## [Action item]
Whenever a line in the data holds the string "choreoterapie", copy that line.
** Dataset entries follows **
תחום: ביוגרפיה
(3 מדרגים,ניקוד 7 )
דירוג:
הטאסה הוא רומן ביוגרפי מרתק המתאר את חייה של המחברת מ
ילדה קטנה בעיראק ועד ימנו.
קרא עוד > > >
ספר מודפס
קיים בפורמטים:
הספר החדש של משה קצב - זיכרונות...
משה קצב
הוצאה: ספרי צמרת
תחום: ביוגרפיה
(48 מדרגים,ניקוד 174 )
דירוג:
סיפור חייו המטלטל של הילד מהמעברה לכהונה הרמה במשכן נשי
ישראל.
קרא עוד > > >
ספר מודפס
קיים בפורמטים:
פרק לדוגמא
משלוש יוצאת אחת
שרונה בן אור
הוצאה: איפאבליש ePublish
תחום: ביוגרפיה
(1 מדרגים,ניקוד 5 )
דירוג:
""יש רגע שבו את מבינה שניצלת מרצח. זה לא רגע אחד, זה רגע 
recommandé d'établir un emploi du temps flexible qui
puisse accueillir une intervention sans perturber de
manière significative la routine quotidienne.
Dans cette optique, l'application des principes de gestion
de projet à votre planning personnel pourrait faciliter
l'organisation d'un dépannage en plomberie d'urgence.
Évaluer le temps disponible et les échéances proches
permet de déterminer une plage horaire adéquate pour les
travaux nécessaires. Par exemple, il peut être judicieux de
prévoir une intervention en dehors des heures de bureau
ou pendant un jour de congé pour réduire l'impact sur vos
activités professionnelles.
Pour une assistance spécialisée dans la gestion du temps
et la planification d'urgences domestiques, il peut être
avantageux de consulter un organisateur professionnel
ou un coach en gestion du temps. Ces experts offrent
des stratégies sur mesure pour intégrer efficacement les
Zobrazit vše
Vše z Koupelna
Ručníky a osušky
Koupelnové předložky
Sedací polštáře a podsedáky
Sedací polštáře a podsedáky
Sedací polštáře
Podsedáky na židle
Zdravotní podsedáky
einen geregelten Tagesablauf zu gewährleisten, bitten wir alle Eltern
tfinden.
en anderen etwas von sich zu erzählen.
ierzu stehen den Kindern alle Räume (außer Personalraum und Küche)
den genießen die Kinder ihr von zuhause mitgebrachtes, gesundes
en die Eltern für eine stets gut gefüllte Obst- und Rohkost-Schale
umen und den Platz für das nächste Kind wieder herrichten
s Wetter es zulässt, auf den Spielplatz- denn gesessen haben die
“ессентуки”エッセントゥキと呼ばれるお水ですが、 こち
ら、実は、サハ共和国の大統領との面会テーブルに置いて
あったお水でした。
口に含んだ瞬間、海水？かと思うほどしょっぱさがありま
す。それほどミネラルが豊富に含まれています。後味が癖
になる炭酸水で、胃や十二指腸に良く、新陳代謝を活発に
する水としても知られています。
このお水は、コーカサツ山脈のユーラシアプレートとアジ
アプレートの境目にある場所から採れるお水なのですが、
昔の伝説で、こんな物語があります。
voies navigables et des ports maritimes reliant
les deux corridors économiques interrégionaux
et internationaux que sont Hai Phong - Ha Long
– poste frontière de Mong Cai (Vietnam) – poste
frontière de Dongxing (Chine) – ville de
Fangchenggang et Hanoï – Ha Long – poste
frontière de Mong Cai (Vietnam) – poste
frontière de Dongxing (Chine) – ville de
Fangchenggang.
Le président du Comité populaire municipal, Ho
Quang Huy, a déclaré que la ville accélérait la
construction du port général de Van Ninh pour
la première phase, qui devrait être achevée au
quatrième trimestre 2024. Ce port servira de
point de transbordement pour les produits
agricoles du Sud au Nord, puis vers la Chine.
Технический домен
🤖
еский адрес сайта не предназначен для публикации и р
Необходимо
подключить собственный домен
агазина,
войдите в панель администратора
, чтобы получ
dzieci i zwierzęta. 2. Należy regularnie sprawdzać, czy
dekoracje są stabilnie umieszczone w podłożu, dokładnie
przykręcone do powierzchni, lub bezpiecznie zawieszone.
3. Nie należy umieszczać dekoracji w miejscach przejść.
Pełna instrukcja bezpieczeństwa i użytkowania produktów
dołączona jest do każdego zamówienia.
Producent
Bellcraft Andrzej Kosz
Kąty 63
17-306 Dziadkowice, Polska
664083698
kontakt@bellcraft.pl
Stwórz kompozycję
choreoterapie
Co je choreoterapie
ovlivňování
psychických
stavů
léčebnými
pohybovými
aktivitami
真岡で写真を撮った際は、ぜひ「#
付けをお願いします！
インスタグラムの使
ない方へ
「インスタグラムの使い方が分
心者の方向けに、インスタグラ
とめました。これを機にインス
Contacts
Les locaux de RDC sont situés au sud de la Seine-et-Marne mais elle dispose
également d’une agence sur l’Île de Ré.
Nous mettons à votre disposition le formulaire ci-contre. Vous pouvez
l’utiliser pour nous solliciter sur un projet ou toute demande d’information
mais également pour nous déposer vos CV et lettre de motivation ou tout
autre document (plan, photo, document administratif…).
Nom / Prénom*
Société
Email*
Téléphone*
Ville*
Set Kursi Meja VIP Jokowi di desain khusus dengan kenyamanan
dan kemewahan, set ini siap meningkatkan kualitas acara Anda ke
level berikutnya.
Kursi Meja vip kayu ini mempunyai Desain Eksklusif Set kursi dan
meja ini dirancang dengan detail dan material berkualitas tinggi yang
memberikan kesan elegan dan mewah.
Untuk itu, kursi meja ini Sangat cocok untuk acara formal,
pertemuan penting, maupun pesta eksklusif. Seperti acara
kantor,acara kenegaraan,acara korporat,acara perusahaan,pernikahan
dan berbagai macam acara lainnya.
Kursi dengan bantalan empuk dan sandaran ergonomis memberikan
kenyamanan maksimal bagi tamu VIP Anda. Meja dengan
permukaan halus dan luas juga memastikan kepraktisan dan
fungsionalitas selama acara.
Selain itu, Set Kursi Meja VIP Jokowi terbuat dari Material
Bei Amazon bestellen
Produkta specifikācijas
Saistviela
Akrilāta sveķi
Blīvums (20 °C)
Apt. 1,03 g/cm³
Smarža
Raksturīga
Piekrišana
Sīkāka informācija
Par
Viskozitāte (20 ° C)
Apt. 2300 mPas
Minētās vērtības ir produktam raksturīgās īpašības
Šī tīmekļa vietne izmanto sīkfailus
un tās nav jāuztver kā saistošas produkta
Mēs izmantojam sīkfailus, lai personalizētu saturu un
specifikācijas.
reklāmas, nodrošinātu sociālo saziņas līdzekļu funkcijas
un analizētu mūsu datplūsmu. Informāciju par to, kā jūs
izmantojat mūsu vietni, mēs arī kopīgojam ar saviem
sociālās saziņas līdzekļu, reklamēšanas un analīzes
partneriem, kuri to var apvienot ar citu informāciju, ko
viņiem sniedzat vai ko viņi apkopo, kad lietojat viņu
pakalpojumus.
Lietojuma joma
** End of Dataset entries **
## [Answer for the task]
choreoterapie
Co je choreoterapie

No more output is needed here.